There was just one problem: Suryavanshi knew absolutely nothing about the mobile gaming space.

“I think you need to be a little scared in order to do good work,” Suryavanshi says. “I had to learn really fast that I couldn’t think like a feature-film guy. I couldn’t think like an animation guy.” Suryavanshi cut his teeth as an art director six years ago, apprenticing for Hans Bacher, the legendary production designer behind Disney classics including The Lion King, Mulan, Hercules, Aladdin, and Beauty and the Beast. Suryavanshi mostly stayed on the family-friendly route of animation when he joined the Toronto-based animation group Guru Studio in 2012, working on film and TV shows like The Breadwinner and True and the Rainbow Kingdom.

The Breadwinner, which tells the story of a young girl who takes on the persona of a boy to take care of her family after her father is imprisoned by the Taliban, deals with heavier subject matter than many animated films. But Suryavanshi was also interested in having a “dialogue rather than a monologue” with an audience through the interactivity of a game.

Frank Falcone, head of 4L Games, came up with the initial concept for Fracter and tapped Suryavanshi’s artistic and cinematic sensibilities to help bring it to life. Suryavanshi started early sketches for Fracter, formerly known as Once Upon a Time, in 2016, with the original game taking place in a haunted house with illustrative and intricate animation. “But when I started working with programmers, it became very apparent, very quickly, that there was no way they were pulling that off on a device you had to hold in your hand.”

So he had to boil down his idea into what was essential. And that became a stark, black-and-white landscape that relies just as much on sound design as it does visuals.

“What I found underneath it all when I distilled it was this very, very simple idea—which for a long time, has stayed with me—which was duality,” Suryavanshi says.

Fracter starts out with the main character being split into an array of light and dark versions of itself. The goal is to collect all the light elements and avoid the dark, which are represented as nightmarish creatures. The game launched in the Apple Store this past July and became the top puzzle game in Canada and the U.K. It has also been featured on Apple’s roundups for “New Games We Love” and “Awesome Indie Games.”

What Suryavanshi found gratifying is how abstract the game became when he stripped it down. During beta testing, some saw the game as collecting pieces of a broken heart, while others viewed as a rumination of loss and grief.

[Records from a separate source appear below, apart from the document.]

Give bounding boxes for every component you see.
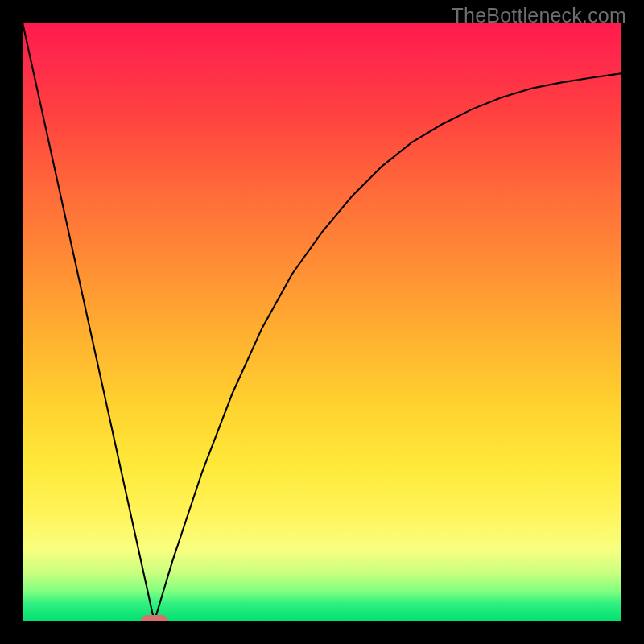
plot-area xyxy=(23,23,621,621)
bottleneck-curve xyxy=(23,23,621,621)
curve-layer xyxy=(23,23,621,621)
minimum-marker xyxy=(141,615,168,621)
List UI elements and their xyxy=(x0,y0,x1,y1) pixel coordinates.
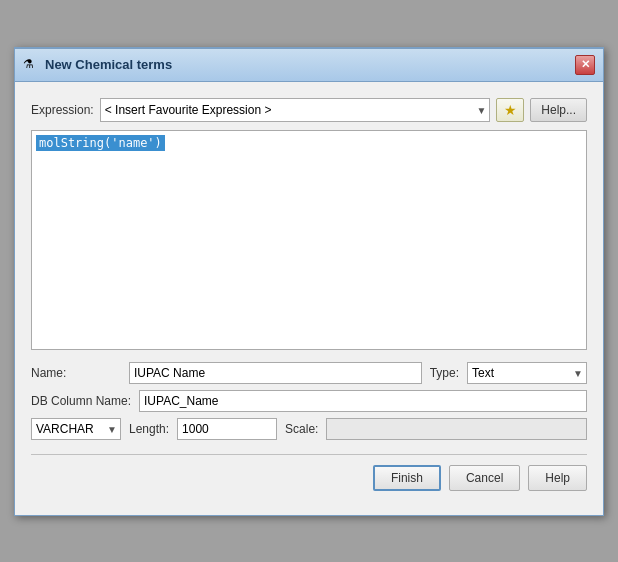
help-button-bottom[interactable]: Help xyxy=(528,465,587,491)
dialog-icon: ⚗ xyxy=(23,57,39,73)
dialog-window: ⚗ New Chemical terms ✕ Expression: < Ins… xyxy=(14,47,604,516)
data-type-row: VARCHAR CHAR NVARCHAR ▼ Length: Scale: xyxy=(31,418,587,440)
expression-area[interactable]: molString('name') xyxy=(31,130,587,350)
expression-row: Expression: < Insert Favourite Expressio… xyxy=(31,98,587,122)
title-bar-left: ⚗ New Chemical terms xyxy=(23,57,172,73)
separator xyxy=(31,454,587,455)
expression-label: Expression: xyxy=(31,103,94,117)
db-column-input[interactable] xyxy=(139,390,587,412)
varchar-select[interactable]: VARCHAR CHAR NVARCHAR xyxy=(31,418,121,440)
varchar-select-wrapper: VARCHAR CHAR NVARCHAR ▼ xyxy=(31,418,121,440)
db-column-label: DB Column Name: xyxy=(31,394,131,408)
expression-value: molString('name') xyxy=(36,135,165,151)
length-label: Length: xyxy=(129,422,169,436)
cancel-button[interactable]: Cancel xyxy=(449,465,520,491)
dialog-title: New Chemical terms xyxy=(45,57,172,72)
name-input[interactable] xyxy=(129,362,422,384)
button-row: Finish Cancel Help xyxy=(31,465,587,499)
favourite-button[interactable]: ★ xyxy=(496,98,524,122)
scale-input[interactable] xyxy=(326,418,587,440)
star-icon: ★ xyxy=(504,102,517,118)
length-input[interactable] xyxy=(177,418,277,440)
name-label: Name: xyxy=(31,366,121,380)
scale-label: Scale: xyxy=(285,422,318,436)
help-button-top[interactable]: Help... xyxy=(530,98,587,122)
name-row: Name: Type: Text Number Date ▼ xyxy=(31,362,587,384)
close-button[interactable]: ✕ xyxy=(575,55,595,75)
finish-button[interactable]: Finish xyxy=(373,465,441,491)
expression-select[interactable]: < Insert Favourite Expression > xyxy=(100,98,491,122)
form-grid: Name: Type: Text Number Date ▼ DB Column… xyxy=(31,362,587,440)
type-label: Type: xyxy=(430,366,459,380)
title-bar: ⚗ New Chemical terms ✕ xyxy=(15,49,603,82)
type-select[interactable]: Text Number Date xyxy=(467,362,587,384)
dialog-body: Expression: < Insert Favourite Expressio… xyxy=(15,82,603,515)
expression-select-wrapper: < Insert Favourite Expression > ▼ xyxy=(100,98,491,122)
db-column-row: DB Column Name: xyxy=(31,390,587,412)
type-select-wrapper: Text Number Date ▼ xyxy=(467,362,587,384)
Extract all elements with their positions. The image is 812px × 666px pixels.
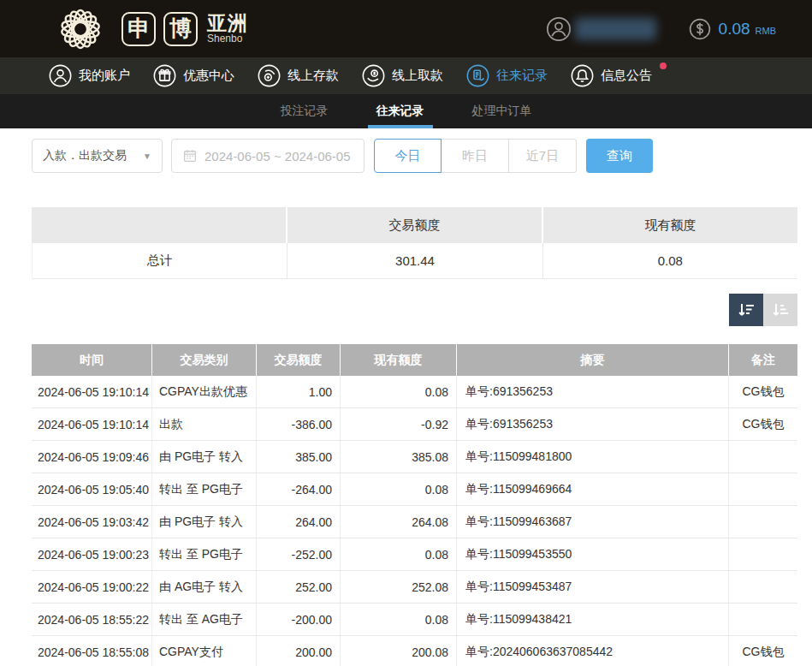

“The kind of stories I like the most are the ones where they give me enough to tell me what it is they’re talking about,” Suryavanshi says. “They give me enough to suggest some things about it, but they leave enough room for me to make up my own mind about how I feel about them—less literal with a little more breathing room.”

[Image: courtesy of 4L Games]

And it’s those stories that Suryavanshi feels aren’t supported by the current landscape of mainstream film animation. While Suryavanshi hasn’t necessarily turned his back on film animation completely, he’s finding an expansive sense of creative freedom in gaming that he wants to develop more.

“In the traditional animation space, what the most amazing studios are doing craft-wise is at a high level, but in terms of the themes they’re exploring, at least in North America, it’s not necessarily as diverse,” he says. “For games, it’s a blue-sky stage compared to where films are at.”